Pendant que j’étais ambassadeur en Allemagne, j’ai visité le lieu même où Turenne est mort. Le terrain appartient à la France qui a tenu à honneur de le conserver. Une allée d’arbres conduit de la route à l’endroit même où le héros est tombé. Un ancien soldat français, qui habitait là, était chargé de garder ce monument de notre piété. Dans ce petit coin de terre, on est près de l’Alsace et on se souvient des paroles que le Maréchal prononça et qui furent longtemps inscrites sur son tombeau : « Il ne faut pas qu’il y ait un homme de guerre en repos en France, tant qu’il y aura un Allemand en Alsace. » Grâce à Dieu, ni votre chef, ni vous-même, n’avez pas été en repos.

 

Enfin, Monsieur, le 20 janvier 1930, vous avez été nommé Chef d’état-major de l’armée et vous l’êtes resté jusqu’en 1931. Alors, vous devîntes vice-président du Conseil supérieur de la Guerre, et Inspecteur général de l’armée. Votre passé est un garant de l’avenir et l’Armée française sait que celui qui serait son chef, en cas de péril, la connaît, l’aime, la défend et n’a pas d’autre souci que de la tenir prête pour sa grande tâche.

Vous connaissez notre Nation ; elle est la plus pacifique de la terre, mais vous savez aussi que votre devoir particulier est d’assurer sa défense et les conditions de sa sécurité. On parle beaucoup, en ce moment, de désarmement, mais il ne faut pas oublier que, si les peuples acceptent le dur sacrifice qu’est le service militaire, c’est qu’ils savent que leur salut en dépend. Suivant le mot de Saint Luc, ils pensent que si un homme fort et armé garde sa maison, ce qu’il possède est en sûreté.

Il y a en effet une contradiction, et même un paradoxe, à séparer l’idée de la force de celle de la sécurité. Ces deux idées sont, comme on dit, fonction l’une de l’autre, mais les hommes aiment à oublier. Cela n’est pas surprenant. Le chancelier Bacon n’a-t-il pas écrit, un jour, que la rivière du Léthé coulait aussi bien à la surface de la terre qu’au fond des Enfers ? Pourquoi faut-il que tant de gens se laissent séduire par la douceur de ses eaux ? Il semble que jamais, plus qu’en ce moment, on n’a parlé de paix, et qu’en réalité, jamais on n’a plus pensé à la guerre.

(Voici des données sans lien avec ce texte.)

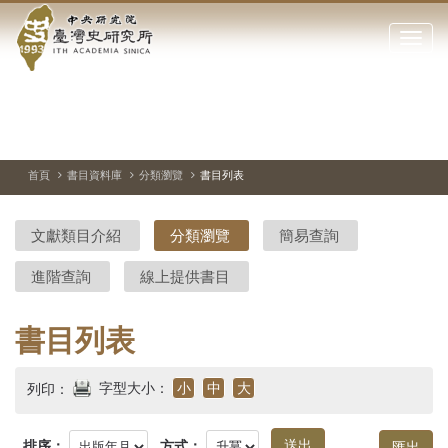
中
跳
到
點
央
主
擊
要
開
研
內
啟
容
或
究
切
上
下
主
區
換
一
一
圖
關
暫
張
張
連
塊
閉
停、
圖
圖
結
院-
播
片
片
首頁
書目資料庫
分類瀏覽
書目列表
網
放
站
臺
主
文獻類目介紹
分類瀏覽
簡易查詢
要
灣
選
進階查詢
線上提供書目
單
史
研
書目列表
究
字型大小：
小
中
大
列印：
所-
排序：
方式：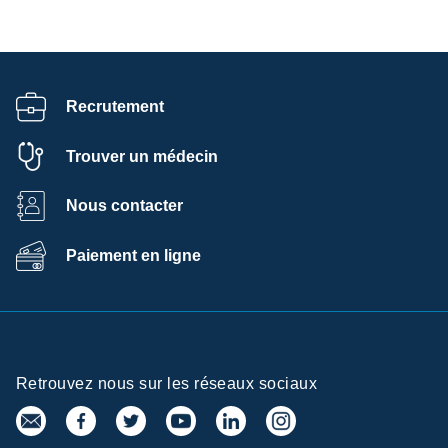
Recrutement
Trouver un médecin
Nous contacter
Paiement en ligne
Retrouvez nous sur les réseaux sociaux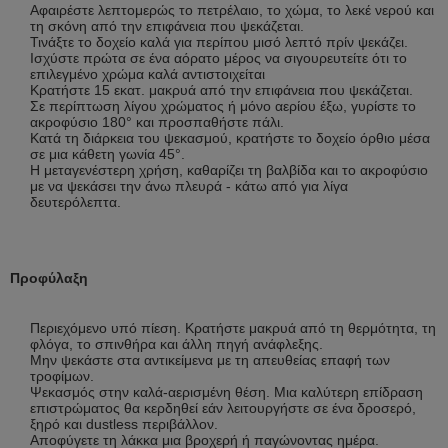
Αφαιρέστε λεπτομερώς το πετρέλαιο, το χώμα, το λεκέ νερού και
τη σκόνη από την επιφάνεια που ψεκάζεται.
Τινάξτε το δοχείο καλά για περίπου μισό λεπτό πρίν ψεκάζει.
Ισχύστε πρώτα σε ένα αόρατο μέρος να σιγουρευτείτε ότι το
επιλεγμένο χρώμα καλά αντιστοιχείται
Κρατήστε 15 εκατ. μακρυά από την επιφάνεια που ψεκάζεται.
Σε περίπτωση λίγου χρώματος ή μόνο αερίου έξω, γυρίστε το
ακροφύσιο 180° και προσπαθήστε πάλι.
Κατά τη διάρκεια του ψεκασμού, κρατήστε το δοχείο όρθιο μέσα
σε μια κάθετη γωνία 45°.
Η μεταγενέστερη χρήση, καθαρίζει τη βαλβίδα και το ακροφύσιο
με να ψεκάσει την άνω πλευρά - κάτω από για λίγα
δευτερόλεπτα.
Προφύλαξη
Περιεχόμενο υπό πίεση. Κρατήστε μακρυά από τη θερμότητα, τη
φλόγα, το σπινθήρα και άλλη πηγή ανάφλεξης.
Μην ψεκάστε στα αντικείμενα με τη απευθείας επαφή των
τροφίμων.
Ψεκασμός στην καλά-αερισμένη θέση. Μια καλύτερη επίδραση
επιστρώματος θα κερδηθεί εάν λειτουργήστε σε ένα δροσερό,
ξηρό και dustless περιβάλλον.
Αποφύγετε τη λάκκα μια βροχερή ή παγώνοντας ημέρα.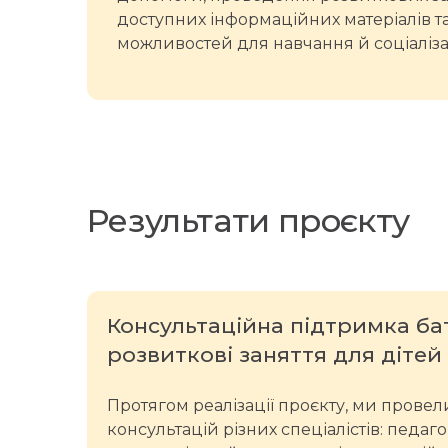
доступних інформаційних матеріалів т
можливостей для навчання й соціалізац
Результати проєкту
Консультаційна підтримка бат
розвиткові заняття для дітей
Протягом реалізації проєкту, ми провели
консультацій різних спеціалістів: педаг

Il faut écarter ce cauchemar et nous associer à tous les efforts tentés en vue de la consolidation de la paix, mais, en même temps, notre prudence ne doit pas négliger de chercher, comme autrefois, à nous prémunir contre l’incertitude du lendemain, par des amitiés efficaces. Le monde a besoin de vivre en paix. Il lui faut jouir de ce calme qui, seul, permet à l’homme d’être homme, de vivre de la vie de l’esprit, de s’interroger, de réfléchir, de penser enfin, et de s’élever au-dessus de soi-même. Ne serait-il pas temps que les hommes inquiets qui, au dehors, se plaisent à exaspérer les esprits, voulussent bien ne plus nous assourdir de leur propagande passionnée ?

Vous entrez dans notre Compagnie ; vous y trouverez la plus aimable réunion et de véritables amitiés. Il en est, hélas ! parmi nous, qui ont presque fini de parcourir le chemin de la vie ; ils en sont venus à cet âge où on peut la juger et se juger soi-même. Il faut avoir vécu pour s’apercevoir que de tout ce qu’on a fait, bien peu de chose reste derrière soi, heureux s’il reste quelque chose. Cependant, nous devons bénir le Ciel de donner à la jeunesse l’illusion de croire qu’elle découvre le monde et qu’elle pourra y changer quelque chose. Nous n’agirions pas, si nous apportions dans notre œuvre le sentiment du peu que nous pouvons ; une âme désenchantée est bien près d’être une âme stérile. C’est pour cela, Monsieur, que nous aimons votre foi dans l’avenir et votre volonté d’agir. Tant d’espérances reposent sur vous !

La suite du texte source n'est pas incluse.